§ **DESCRIPTION OF THE TASK**
Each line from the beginning of the entries below through the line that includes "zapewnią odpowiednią cyrkulację" must be returned exactly as given.

§ **Extracted page text data**
--------------------------------
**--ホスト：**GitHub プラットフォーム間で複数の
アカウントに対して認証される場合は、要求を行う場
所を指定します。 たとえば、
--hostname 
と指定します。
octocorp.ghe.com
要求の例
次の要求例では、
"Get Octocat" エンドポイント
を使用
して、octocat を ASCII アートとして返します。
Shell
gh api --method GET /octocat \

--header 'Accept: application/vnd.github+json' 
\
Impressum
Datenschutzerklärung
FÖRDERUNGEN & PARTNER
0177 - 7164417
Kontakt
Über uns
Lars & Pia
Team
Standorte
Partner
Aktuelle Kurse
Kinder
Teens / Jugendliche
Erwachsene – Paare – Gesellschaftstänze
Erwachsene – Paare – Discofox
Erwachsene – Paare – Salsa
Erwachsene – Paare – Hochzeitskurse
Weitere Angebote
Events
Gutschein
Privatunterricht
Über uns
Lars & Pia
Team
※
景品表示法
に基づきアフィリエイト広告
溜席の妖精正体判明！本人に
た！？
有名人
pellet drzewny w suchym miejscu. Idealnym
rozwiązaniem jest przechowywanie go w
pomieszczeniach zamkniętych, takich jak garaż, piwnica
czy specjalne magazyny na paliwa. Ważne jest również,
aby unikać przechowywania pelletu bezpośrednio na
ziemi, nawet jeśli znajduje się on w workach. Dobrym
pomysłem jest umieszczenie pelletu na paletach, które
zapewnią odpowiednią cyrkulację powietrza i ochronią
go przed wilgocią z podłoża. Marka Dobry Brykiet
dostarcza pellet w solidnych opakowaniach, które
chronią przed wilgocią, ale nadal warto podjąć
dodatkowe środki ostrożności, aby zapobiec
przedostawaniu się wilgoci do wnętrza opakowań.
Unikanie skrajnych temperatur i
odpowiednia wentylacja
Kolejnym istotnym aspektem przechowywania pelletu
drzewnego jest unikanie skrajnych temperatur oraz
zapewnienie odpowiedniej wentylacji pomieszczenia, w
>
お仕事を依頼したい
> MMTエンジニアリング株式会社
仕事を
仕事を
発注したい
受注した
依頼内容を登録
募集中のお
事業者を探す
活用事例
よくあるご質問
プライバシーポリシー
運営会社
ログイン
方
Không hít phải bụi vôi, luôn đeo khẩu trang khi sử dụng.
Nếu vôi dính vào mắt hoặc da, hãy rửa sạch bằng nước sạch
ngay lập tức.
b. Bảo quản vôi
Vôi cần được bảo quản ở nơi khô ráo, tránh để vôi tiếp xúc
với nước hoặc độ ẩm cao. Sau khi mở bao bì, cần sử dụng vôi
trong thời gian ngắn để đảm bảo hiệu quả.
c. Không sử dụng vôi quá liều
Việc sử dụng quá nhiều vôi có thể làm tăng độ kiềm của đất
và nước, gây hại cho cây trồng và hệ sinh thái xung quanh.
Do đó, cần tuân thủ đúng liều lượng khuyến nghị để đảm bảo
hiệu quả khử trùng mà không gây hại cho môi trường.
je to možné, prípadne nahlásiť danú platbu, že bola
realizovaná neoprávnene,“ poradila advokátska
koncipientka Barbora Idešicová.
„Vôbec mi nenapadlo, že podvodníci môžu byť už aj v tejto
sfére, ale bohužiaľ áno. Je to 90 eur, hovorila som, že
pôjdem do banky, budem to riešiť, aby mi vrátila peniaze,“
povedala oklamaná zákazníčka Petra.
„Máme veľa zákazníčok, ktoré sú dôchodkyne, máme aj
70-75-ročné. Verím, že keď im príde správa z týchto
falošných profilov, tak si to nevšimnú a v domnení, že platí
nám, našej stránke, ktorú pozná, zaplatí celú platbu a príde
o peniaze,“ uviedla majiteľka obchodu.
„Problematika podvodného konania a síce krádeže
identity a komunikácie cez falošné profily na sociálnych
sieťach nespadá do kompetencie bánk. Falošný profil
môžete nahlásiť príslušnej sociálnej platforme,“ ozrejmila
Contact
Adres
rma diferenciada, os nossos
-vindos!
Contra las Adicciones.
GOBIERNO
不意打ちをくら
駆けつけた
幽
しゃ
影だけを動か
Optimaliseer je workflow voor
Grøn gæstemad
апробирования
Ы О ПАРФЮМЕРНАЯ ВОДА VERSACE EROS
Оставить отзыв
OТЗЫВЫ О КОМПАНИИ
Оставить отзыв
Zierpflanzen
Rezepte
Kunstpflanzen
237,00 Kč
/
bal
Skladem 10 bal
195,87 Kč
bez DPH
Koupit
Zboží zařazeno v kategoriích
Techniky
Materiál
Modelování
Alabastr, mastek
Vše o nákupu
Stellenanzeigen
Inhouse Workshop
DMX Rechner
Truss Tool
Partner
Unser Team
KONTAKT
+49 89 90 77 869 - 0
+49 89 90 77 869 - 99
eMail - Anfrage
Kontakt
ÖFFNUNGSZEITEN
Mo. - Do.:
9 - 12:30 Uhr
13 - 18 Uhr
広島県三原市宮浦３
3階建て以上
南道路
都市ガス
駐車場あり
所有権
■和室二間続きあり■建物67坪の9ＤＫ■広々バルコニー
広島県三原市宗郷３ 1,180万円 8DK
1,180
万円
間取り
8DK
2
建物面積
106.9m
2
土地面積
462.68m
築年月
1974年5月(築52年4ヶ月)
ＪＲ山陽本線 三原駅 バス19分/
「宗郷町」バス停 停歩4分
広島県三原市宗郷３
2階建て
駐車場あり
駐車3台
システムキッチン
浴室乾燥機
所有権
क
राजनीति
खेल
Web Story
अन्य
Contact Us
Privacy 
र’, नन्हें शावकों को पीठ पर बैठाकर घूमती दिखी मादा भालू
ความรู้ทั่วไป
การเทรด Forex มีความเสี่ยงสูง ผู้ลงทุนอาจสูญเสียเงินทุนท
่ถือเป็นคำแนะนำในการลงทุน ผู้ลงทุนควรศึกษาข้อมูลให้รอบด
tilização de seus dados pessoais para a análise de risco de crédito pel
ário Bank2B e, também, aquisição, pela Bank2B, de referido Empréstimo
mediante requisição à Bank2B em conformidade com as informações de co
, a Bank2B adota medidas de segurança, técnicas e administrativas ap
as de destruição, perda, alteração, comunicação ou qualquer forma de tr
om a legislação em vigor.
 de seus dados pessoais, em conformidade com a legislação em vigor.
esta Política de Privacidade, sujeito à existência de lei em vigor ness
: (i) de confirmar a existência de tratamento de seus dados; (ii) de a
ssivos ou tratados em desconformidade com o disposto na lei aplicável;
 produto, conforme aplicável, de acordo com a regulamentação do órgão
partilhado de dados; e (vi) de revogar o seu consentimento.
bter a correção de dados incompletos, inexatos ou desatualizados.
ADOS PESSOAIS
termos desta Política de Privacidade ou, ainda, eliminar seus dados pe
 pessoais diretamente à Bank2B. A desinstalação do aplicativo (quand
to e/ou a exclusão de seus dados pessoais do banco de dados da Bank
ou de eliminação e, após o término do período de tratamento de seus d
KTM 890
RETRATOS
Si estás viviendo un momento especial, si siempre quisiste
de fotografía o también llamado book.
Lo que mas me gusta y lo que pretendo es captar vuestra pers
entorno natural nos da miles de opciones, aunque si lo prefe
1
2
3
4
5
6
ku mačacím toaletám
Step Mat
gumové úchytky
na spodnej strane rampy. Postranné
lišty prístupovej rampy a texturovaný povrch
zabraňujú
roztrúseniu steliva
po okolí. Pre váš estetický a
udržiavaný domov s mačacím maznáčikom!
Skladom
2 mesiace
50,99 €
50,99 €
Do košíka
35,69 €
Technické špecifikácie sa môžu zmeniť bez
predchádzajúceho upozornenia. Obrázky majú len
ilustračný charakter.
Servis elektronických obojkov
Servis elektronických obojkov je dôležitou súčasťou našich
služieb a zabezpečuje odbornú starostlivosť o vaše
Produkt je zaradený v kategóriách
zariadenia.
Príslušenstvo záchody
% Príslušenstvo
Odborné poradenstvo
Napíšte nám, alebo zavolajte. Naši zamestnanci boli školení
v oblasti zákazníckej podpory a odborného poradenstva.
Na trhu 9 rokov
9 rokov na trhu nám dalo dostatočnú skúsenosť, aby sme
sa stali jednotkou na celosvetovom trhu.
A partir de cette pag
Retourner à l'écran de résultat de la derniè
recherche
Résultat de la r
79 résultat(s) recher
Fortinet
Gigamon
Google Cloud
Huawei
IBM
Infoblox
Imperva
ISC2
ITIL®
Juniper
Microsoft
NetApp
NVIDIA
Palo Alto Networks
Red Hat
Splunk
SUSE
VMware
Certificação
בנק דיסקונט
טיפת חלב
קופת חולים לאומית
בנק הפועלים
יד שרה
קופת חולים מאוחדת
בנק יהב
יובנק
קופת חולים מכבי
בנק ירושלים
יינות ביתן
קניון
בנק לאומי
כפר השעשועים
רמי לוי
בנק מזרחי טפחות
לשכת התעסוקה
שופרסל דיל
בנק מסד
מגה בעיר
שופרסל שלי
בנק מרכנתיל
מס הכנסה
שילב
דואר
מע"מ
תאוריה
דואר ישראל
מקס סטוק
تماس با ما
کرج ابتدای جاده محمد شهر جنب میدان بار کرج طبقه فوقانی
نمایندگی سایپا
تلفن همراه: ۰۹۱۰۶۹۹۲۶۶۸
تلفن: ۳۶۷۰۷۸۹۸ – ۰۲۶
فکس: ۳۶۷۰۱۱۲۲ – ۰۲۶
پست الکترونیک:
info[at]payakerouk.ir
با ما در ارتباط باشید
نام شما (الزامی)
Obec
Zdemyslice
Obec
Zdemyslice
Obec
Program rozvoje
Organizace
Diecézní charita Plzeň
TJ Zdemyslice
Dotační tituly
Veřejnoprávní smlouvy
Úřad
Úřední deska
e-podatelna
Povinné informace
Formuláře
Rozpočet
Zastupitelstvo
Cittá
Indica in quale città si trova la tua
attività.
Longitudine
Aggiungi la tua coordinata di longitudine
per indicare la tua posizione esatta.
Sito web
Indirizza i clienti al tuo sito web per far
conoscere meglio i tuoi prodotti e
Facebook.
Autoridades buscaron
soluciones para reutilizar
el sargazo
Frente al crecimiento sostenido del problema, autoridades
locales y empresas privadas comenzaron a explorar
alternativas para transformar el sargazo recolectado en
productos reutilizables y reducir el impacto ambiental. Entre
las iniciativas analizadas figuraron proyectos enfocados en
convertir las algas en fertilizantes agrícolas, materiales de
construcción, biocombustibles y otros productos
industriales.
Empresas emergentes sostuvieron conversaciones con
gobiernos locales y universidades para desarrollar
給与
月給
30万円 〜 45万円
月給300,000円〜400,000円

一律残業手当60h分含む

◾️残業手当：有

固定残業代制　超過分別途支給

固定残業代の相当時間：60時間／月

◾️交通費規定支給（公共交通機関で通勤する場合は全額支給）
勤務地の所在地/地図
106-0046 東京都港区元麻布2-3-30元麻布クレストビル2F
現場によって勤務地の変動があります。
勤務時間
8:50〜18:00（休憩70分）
--------------------------------
§ **ANSWER TO THIS PROBLEM**
**--ホスト：**GitHub プラットフォーム間で複数の
アカウントに対して認証される場合は、要求を行う場
所を指定します。 たとえば、
--hostname 
と指定します。
octocorp.ghe.com
要求の例
次の要求例では、
"Get Octocat" エンドポイント
を使用
して、octocat を ASCII アートとして返します。
Shell
gh api --method GET /octocat \

--header 'Accept: application/vnd.github+json' 
\
Impressum
Datenschutzerklärung
FÖRDERUNGEN & PARTNER
0177 - 7164417
Kontakt
Über uns
Lars & Pia
Team
Standorte
Partner
Aktuelle Kurse
Kinder
Teens / Jugendliche
Erwachsene – Paare – Gesellschaftstänze
Erwachsene – Paare – Discofox
Erwachsene – Paare – Salsa
Erwachsene – Paare – Hochzeitskurse
Weitere Angebote
Events
Gutschein
Privatunterricht
Über uns
Lars & Pia
Team
※
景品表示法
に基づきアフィリエイト広告
溜席の妖精正体判明！本人に
た！？
有名人
pellet drzewny w suchym miejscu. Idealnym
rozwiązaniem jest przechowywanie go w
pomieszczeniach zamkniętych, takich jak garaż, piwnica
czy specjalne magazyny na paliwa. Ważne jest również,
aby unikać przechowywania pelletu bezpośrednio na
ziemi, nawet jeśli znajduje się on w workach. Dobrym
pomysłem jest umieszczenie pelletu na paletach, które
zapewnią odpowiednią cyrkulację powietrza i ochronią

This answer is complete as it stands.